Packet capture is the definitive tool for understanding network behavior. A capture shows headers at every layer, timestamps, retransmissions, and the exact sequence of events that produced a failure. It also reveals hidden behaviors, such as DNS retries, TCP window size changes, or unexpected multicast traffic. Effective capture requires careful filtering and knowledge of what you are looking for. On switched networks, you may only see traffic destined for your host, so you may need port mirroring or monitor mode on Wi-Fi. Without this awareness, you can falsely conclude that traffic is not present when you are simply not observing the right link.

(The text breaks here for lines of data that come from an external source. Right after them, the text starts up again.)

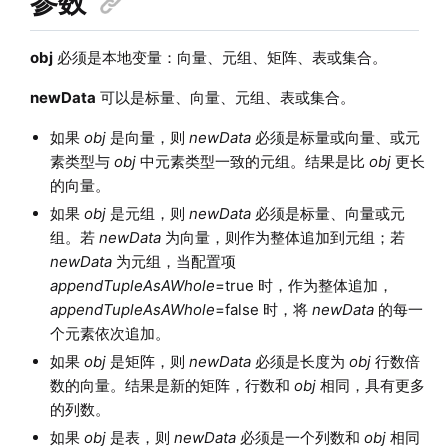
参数
obj
必须是本地变量：向量、元组、矩阵、表或集合。
newData
可以是标量、向量、元组、表或集合。
如果
obj
是向量，则
newData
必须是标量或向量、或元
素类型与
obj
中元素类型一致的元组。结果是比
obj
更长
的向量。
如果
obj
是元组，则
newData
必须是标量、向量或元
组。若
newData
为向量，则作为整体追加到元组；若
newData
为元组，当配置项
appendTupleAsAWhole
=true 时，作为整体追加，
appendTupleAsAWhole
=false 时，将
newData
的每一
个元素依次追加。
如果
obj
是矩阵，则
newData
必须是长度为
obj
行数倍
数的向量。结果是新的矩阵，行数和
obj
相同，具有更多
的列数。
如果
obj
是表，则
newData
必须是一个列数和
obj
相同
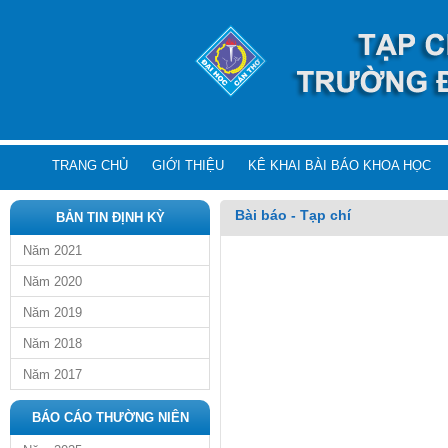
TRANG CHỦ
GIỚI THIỆU
KÊ KHAI BÀI BÁO KHOA HỌC
Bài báo - Tạp chí
BẢN TIN ĐỊNH KỲ
Năm 2021
Năm 2020
Năm 2019
Năm 2018
Năm 2017
BÁO CÁO THƯỜNG NIÊN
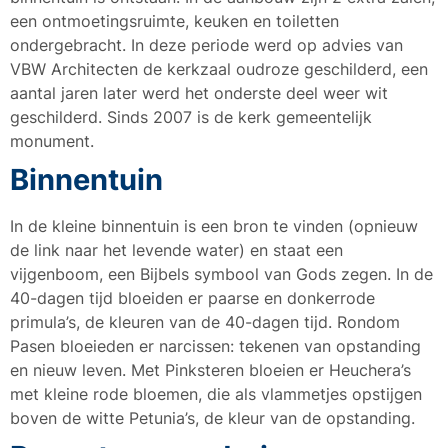
een ontmoetingsruimte, keuken en toiletten
ondergebracht. In deze periode werd op advies van
VBW Architecten de kerkzaal oudroze geschilderd, een
aantal jaren later werd het onderste deel weer wit
geschilderd. Sinds 2007 is de kerk gemeentelijk
monument.
Binnentuin
In de kleine binnentuin is een bron te vinden (opnieuw
de link naar het levende water) en staat een
vijgenboom, een Bijbels symbool van Gods zegen. In de
40-dagen tijd bloeiden er paarse en donkerrode
primula’s, de kleuren van de 40-dagen tijd. Rondom
Pasen bloeieden er narcissen: tekenen van opstanding
en nieuw leven. Met Pinksteren bloeien er Heuchera’s
met kleine rode bloemen, die als vlammetjes opstijgen
boven de witte Petunia’s, de kleur van de opstanding.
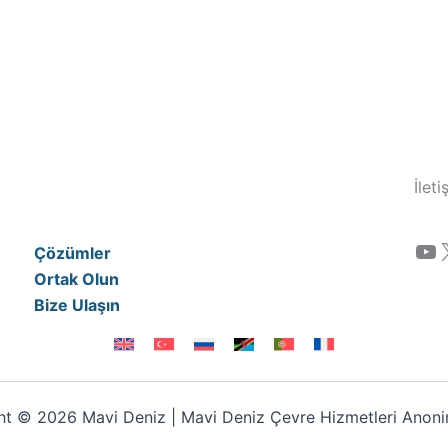
İlet
YouTube
Çözümler
Ortak Olun
Bize Ulaşın
t © 2026 Mavi Deniz | Mavi Deniz Çevre Hizmetleri Anonim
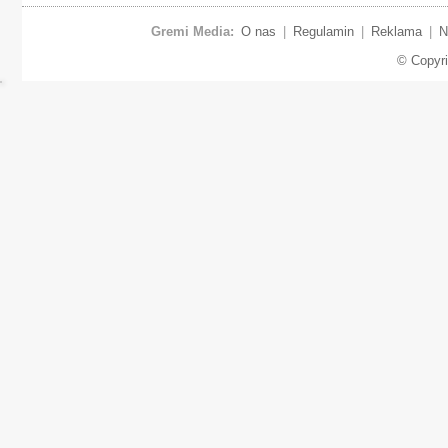
Gremi Media:
O nas
|
Regulamin
|
Reklama
|
N
© Copyr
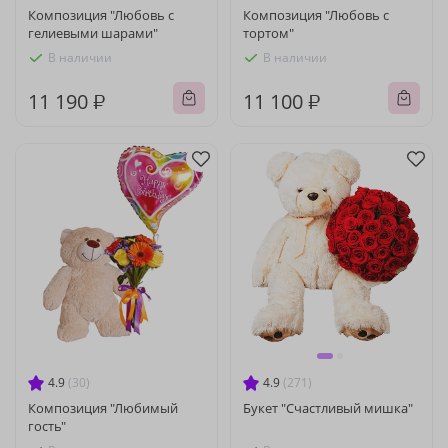
Композиция "Любовь с
Композиция "Любовь с
гелиевыми шарами"
тортом"
В наличии
В наличии
11 190 ₽
11 100 ₽
4.9
(30)
4.9
(271)
Композиция "Любимый
Букет "Счастливый мишка"
гость"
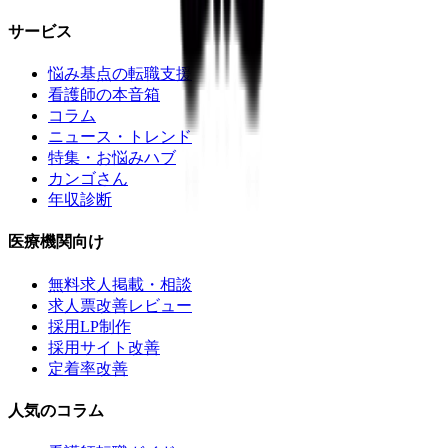
サービス
悩み基点の転職支援
看護師の本音箱
コラム
ニュース・トレンド
特集・お悩みハブ
カンゴさん
年収診断
医療機関向け
無料求人掲載・相談
求人票改善レビュー
採用LP制作
採用サイト改善
定着率改善
人気のコラム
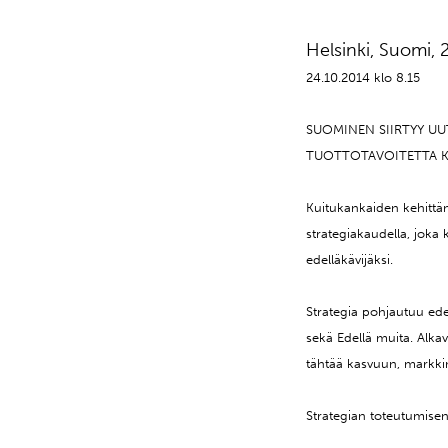
Helsinki, Suomi
24.10.2014 klo 8.15
SUOMINEN SIIRTYY U
TUOTTOTAVOITETTA K
Kuitukankaiden kehittäm
strategiakaudella, joka
edelläkävijäksi.
Strategia pohjautuu ed
sekä Edellä muita. Alk
tähtää kasvuun, markki
Strategian toteutumise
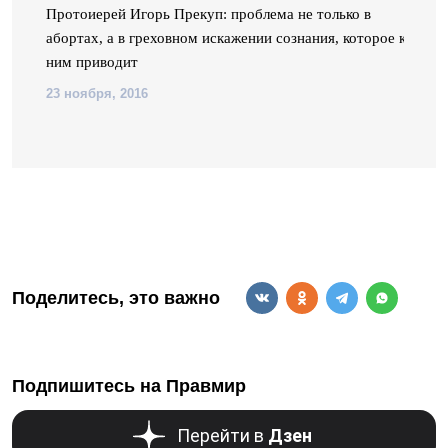
Протоиерей Игорь Прекуп: проблема не только в
абортах, а в греховном искажении сознания, которое к
ним приводит
23 ноября, 2016
Поделитесь, это важно
Подпишитесь на Правмир
Перейти в
Дзен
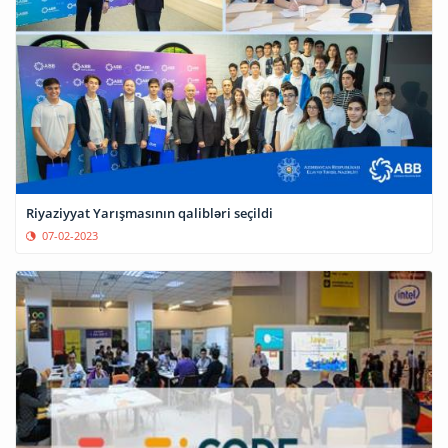
Riyaziyyat Yarışmasının qalibləri seçildi
07-02-2023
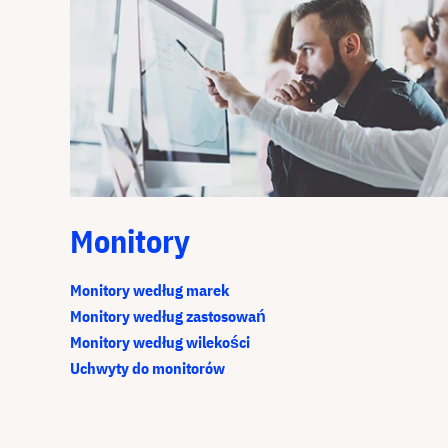
Monitory
Monitory według marek
Monitory według zastosowań
Monitory według wilekości
Uchwyty do monitorów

Security in home networks is primarily about reducing attack surface and limiting trust. A stateful firewall tracks connection state and allows return traffic while blocking unsolicited inbound flows. This is different from NAT, though NAT produces a similar effect. Segmentation isolates devices so that a compromised IoT device cannot reach sensitive systems. Wi-Fi security must protect the air interface using WPA2 or WPA3, and should avoid legacy configurations like WEP or open networks. VPNs create encrypted tunnels across untrusted networks; they can be site-to-site (linking networks) or remote access (linking a device to a network). VPNs also alter routing by creating new routes over the tunnel interface, which is why they sometimes break local network access or change DNS behavior.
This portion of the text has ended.